Dr. Brown is saying that in trying to ‘fit in,’ we often try to present ourselves as people that we are not – perfect. And every time we try to ‘fit in’ with a new group, we might try to present ourselves as a different type of perfect. If true belonging is found in a feeling of connection to others, how can we truly belong if we are all busy trying to be someone we are not. It is madness!

For us to belong, we must all present our ‘authentic, imperfect selves to the world.’ I have felt for a long time that our flaws connect us more than our strengths. I worry that in this age of the ‘selfie’ and hyper judgement, our children might be scared to be themselves in front of others. I worry that their yearning to connect will disconnect them further from each other.

As adults, we need to provide our children with the courage to be themselves. And to do that, as adults, we need to have the courage to present our imperfect selves to the world. We need to share our mistakes, and our real stories of success with our children. We also need to openly value the cultures, identities, perspectives, and experiences of all people. This is something that we are committed to at ISY. In fact, this is a key part of our working definition of compassion.

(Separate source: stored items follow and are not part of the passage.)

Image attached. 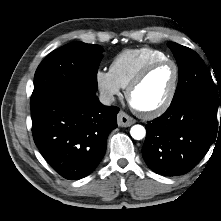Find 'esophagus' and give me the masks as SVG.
Listing matches in <instances>:
<instances>
[{
  "mask_svg": "<svg viewBox=\"0 0 221 221\" xmlns=\"http://www.w3.org/2000/svg\"><path fill=\"white\" fill-rule=\"evenodd\" d=\"M117 123H118V126L120 127H129L135 123V119L130 117L125 112L120 111L117 116Z\"/></svg>",
  "mask_w": 221,
  "mask_h": 221,
  "instance_id": "obj_1",
  "label": "esophagus"
}]
</instances>
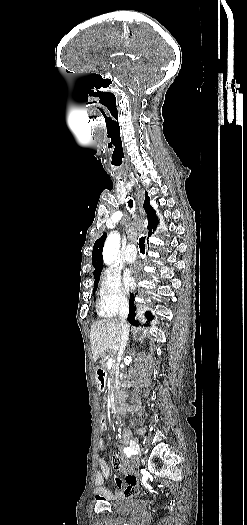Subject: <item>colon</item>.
<instances>
[{
  "mask_svg": "<svg viewBox=\"0 0 247 525\" xmlns=\"http://www.w3.org/2000/svg\"><path fill=\"white\" fill-rule=\"evenodd\" d=\"M97 424L99 427L103 428V431H108V420L104 417L98 419Z\"/></svg>",
  "mask_w": 247,
  "mask_h": 525,
  "instance_id": "colon-1",
  "label": "colon"
}]
</instances>
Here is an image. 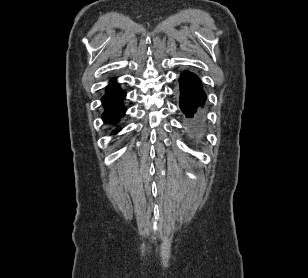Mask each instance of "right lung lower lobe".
Segmentation results:
<instances>
[{
    "label": "right lung lower lobe",
    "instance_id": "right-lung-lower-lobe-1",
    "mask_svg": "<svg viewBox=\"0 0 308 278\" xmlns=\"http://www.w3.org/2000/svg\"><path fill=\"white\" fill-rule=\"evenodd\" d=\"M125 96L126 93L120 89L119 84L112 80L102 98L105 108L102 118L105 122L115 123L125 113V108L121 104Z\"/></svg>",
    "mask_w": 308,
    "mask_h": 278
}]
</instances>
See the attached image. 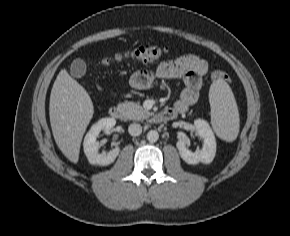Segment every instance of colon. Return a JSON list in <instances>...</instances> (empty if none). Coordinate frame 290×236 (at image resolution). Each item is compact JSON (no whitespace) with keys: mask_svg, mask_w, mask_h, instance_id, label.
Wrapping results in <instances>:
<instances>
[{"mask_svg":"<svg viewBox=\"0 0 290 236\" xmlns=\"http://www.w3.org/2000/svg\"><path fill=\"white\" fill-rule=\"evenodd\" d=\"M168 53V48L160 45H143L132 51L117 53L111 57L105 58L102 63L105 66L122 63L125 61L149 62L161 58ZM214 81L228 80V75L221 70H216L211 75Z\"/></svg>","mask_w":290,"mask_h":236,"instance_id":"1","label":"colon"}]
</instances>
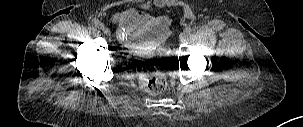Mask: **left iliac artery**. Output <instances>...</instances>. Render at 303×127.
<instances>
[{
    "label": "left iliac artery",
    "mask_w": 303,
    "mask_h": 127,
    "mask_svg": "<svg viewBox=\"0 0 303 127\" xmlns=\"http://www.w3.org/2000/svg\"><path fill=\"white\" fill-rule=\"evenodd\" d=\"M184 36L187 38V39H192L193 37V34L192 32L189 30V29H186L184 32H183Z\"/></svg>",
    "instance_id": "obj_1"
}]
</instances>
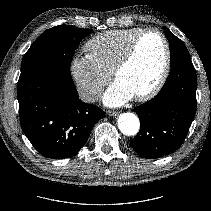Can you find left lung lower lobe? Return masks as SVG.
Wrapping results in <instances>:
<instances>
[{"label": "left lung lower lobe", "mask_w": 211, "mask_h": 211, "mask_svg": "<svg viewBox=\"0 0 211 211\" xmlns=\"http://www.w3.org/2000/svg\"><path fill=\"white\" fill-rule=\"evenodd\" d=\"M197 77L191 58L177 61L156 97L134 108L141 122L131 147L143 158L176 151L187 136L196 110Z\"/></svg>", "instance_id": "obj_1"}]
</instances>
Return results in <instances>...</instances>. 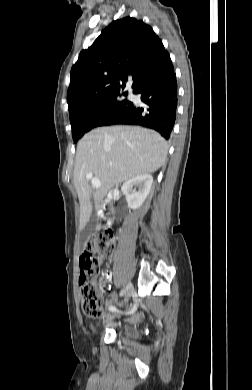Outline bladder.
I'll return each mask as SVG.
<instances>
[{
	"label": "bladder",
	"mask_w": 252,
	"mask_h": 390,
	"mask_svg": "<svg viewBox=\"0 0 252 390\" xmlns=\"http://www.w3.org/2000/svg\"><path fill=\"white\" fill-rule=\"evenodd\" d=\"M93 331H96V327H92ZM119 336L127 341H133L136 339L137 334L134 330V326L132 325H124L122 329L119 331Z\"/></svg>",
	"instance_id": "1"
}]
</instances>
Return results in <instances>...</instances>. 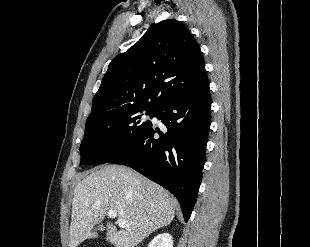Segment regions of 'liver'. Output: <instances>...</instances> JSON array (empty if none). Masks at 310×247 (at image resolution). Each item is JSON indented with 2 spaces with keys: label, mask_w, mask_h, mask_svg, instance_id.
Segmentation results:
<instances>
[{
  "label": "liver",
  "mask_w": 310,
  "mask_h": 247,
  "mask_svg": "<svg viewBox=\"0 0 310 247\" xmlns=\"http://www.w3.org/2000/svg\"><path fill=\"white\" fill-rule=\"evenodd\" d=\"M177 201L166 190L126 166L106 165L92 171L74 189L69 247L93 234L109 210L126 227L108 222L106 240L115 247H135L155 230L169 225Z\"/></svg>",
  "instance_id": "obj_1"
}]
</instances>
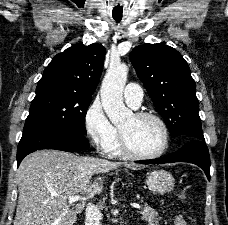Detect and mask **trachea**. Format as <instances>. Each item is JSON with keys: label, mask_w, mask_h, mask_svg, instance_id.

I believe that a sense of common humanity is based on an appreciation of each other’s culture, identity, perspective, and experience and an understanding that none of us are perfect. I believe that the stronger this sense is in a person, the more connected they will feel to those around them and, in the words of Dr. Angelou, it does not matter if they are ‘no place, every place, no place at all.’

Brown Brené. Braving the Wilderness: the Quest for True Belonging and the Courage to Stand Alone. Random House, 2019.